I'm using mathematica in order to solve some differential equations. Using DSolve the program returns me: Power::infy: "Infinite expression 1/0. encountered."
I can't really think about a possible solution about this. Here's the code:
 p = 10;
 E1 = 210000;
 R = 100;
 a = 30;
 s = 10;
 v = 0.3;
 
 t1 = p*r/2;
 t2 = p*(R^2 - r^2)/(2*r);
B = E1*s^3/(12*(1 - v^2));

sol = DSolve[{D[1/r*D[(r*w1'[r]), r], r] == t1/B,
     D[1/r*D[(r*w2'[r]), r], r] == t2/B, w1'[0] == 0, w1[a] == 0,
     w2[a] == 0, w1'[a] == w2'[a],
     w1''[a] + v*(w1'[a]/a) == w2''[a] + v*(w2'[a]/a),
     w2''[R] + v*w2'[R]/R == 0}, {w1[r], w2[r]}, r];
Can anyone help me please? Many thanks.
POSTED BY: Andrea Gazzotti
6 Replies
Posted 10 years ago
Multiplying both the left and right side of the first two equations by r^2 clears r from the denominator.

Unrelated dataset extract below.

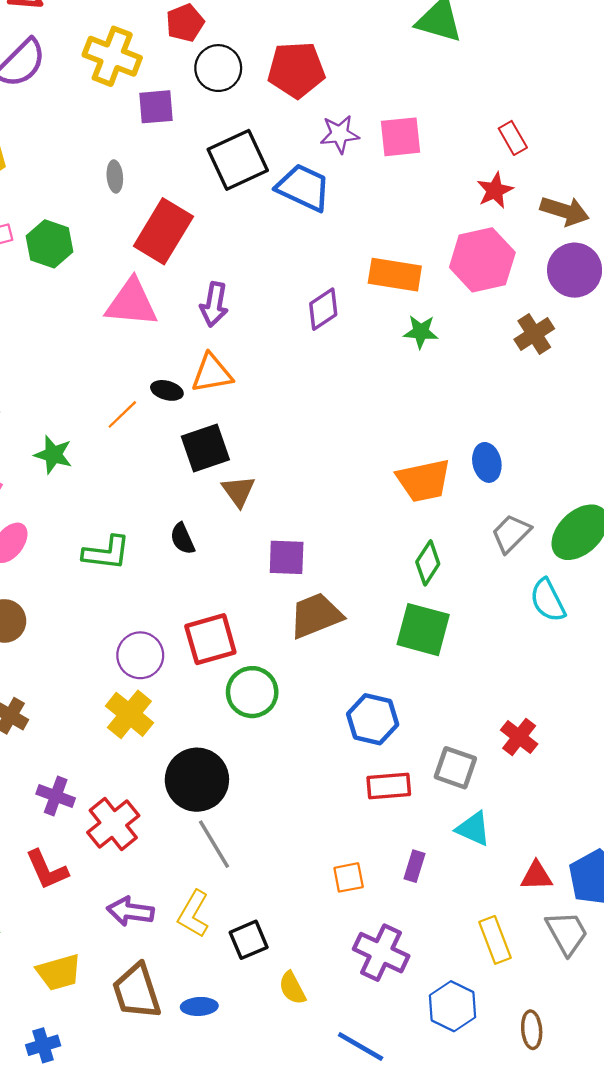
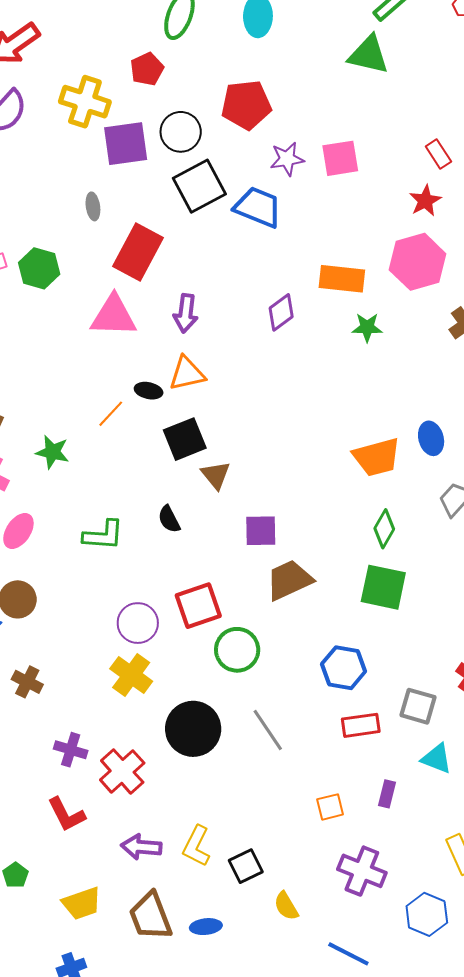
black circle: (218, 68) -> (181, 132), moved
purple square: (156, 107) -> (126, 144), size x1.4
gray line: (214, 844) -> (268, 730), moved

Then DSolve can solve the system.
(I edited ths since first posted -- I didn't notice the independent variable in the earlier assignment to t1 and t2.)

 In[20]:= t1 = p*r/2;
 t2 = p*(R^2 - r^2)/(2*r);
 
 In[22]:= eqs2 = {r^2 D[1/r*D[(r*w1'[r]), r], r] == r^2 t1/B,
     r^2 D[1/r*D[(r*w2'[r]), r], r] == r^2 t2/B, w1'[0] == 0,
     w1[a] == 0, w2[a] == 0, w1'[a] == w2'[a],
     w1''[a] + v*(w1'[a]/a) == w2''[a] + v*(w2'[a]/a),
     w2''[R] + v*w2'[R]/R == 0} // Simplify;
 
In[23]:= DSolve[eqs2, {w1[r], w2[r]}, r]

Out[23]= {{w1[r] -> (1/(
   64 B R^2 (1 + v)))(4 a^6 p - 4 a^4 p r^2 + 3 a^4 p R^2 -
     4 a^2 p r^2 R^2 + p r^4 R^2 - 2 a^2 p R^4 + 2 p r^2 R^4 -
     4 a^6 p v + 4 a^4 p r^2 v + 11 a^4 p R^2 v - 12 a^2 p r^2 R^2 v +
      p r^4 R^2 v - 6 a^2 p R^4 v + 6 p r^2 R^4 v -
     8 a^2 p R^4 Log[a] + 8 p r^2 R^4 Log[a] - 8 a^2 p R^4 v Log[a] +
     8 p r^2 R^4 v Log[a] + 8 a^2 p R^4 Log[R] - 8 p r^2 R^4 Log[R] +
     8 a^2 p R^4 v Log[R] - 8 p r^2 R^4 v Log[R]),
  w2[r] -> (1/(
   64 B R^2 (1 + v)))(4 a^6 p - 4 a^4 p r^2 - 3 a^4 p R^2 +
     4 a^2 p r^2 R^2 - p r^4 R^2 + 6 a^2 p R^4 - 6 p r^2 R^4 -
     4 a^6 p v + 4 a^4 p r^2 v + 5 a^4 p R^2 v - 4 a^2 p r^2 R^2 v -
     p r^4 R^2 v + 2 a^2 p R^4 v - 2 p r^2 R^4 v +
     8 a^4 p R^2 Log[a] - 16 a^2 p R^4 Log[a] +
     8 a^4 p R^2 v Log[a] - 16 a^2 p R^4 v Log[a] -
     8 a^4 p R^2 Log[r] + 8 a^2 p R^4 Log[r] + 8 p r^2 R^4 Log[r] -
     8 a^4 p R^2 v Log[r] + 8 a^2 p R^4 v Log[r] +
     8 p r^2 R^4 v Log[r] + 8 a^2 p R^4 Log[R] - 8 p r^2 R^4 Log[R] +
     8 a^2 p R^4 v Log[R] - 8 p r^2 R^4 v Log[R])}}

With the values (not included above):

POSTED BY: David Keith
Since you have numerical parameters I am guessing that you are not necessarilly interested in an analytical solution.  If that is true then you can use NDSolve with a range for parameter r that avoids the potential singularity at r=0.  (I am not saying that there is indeed a singularity there, but if your range of values that you are interested in  does not include r=0, then that will be a moot question.  Also you can use NDSolve to explore whether there is indeed a singularity at r=0.)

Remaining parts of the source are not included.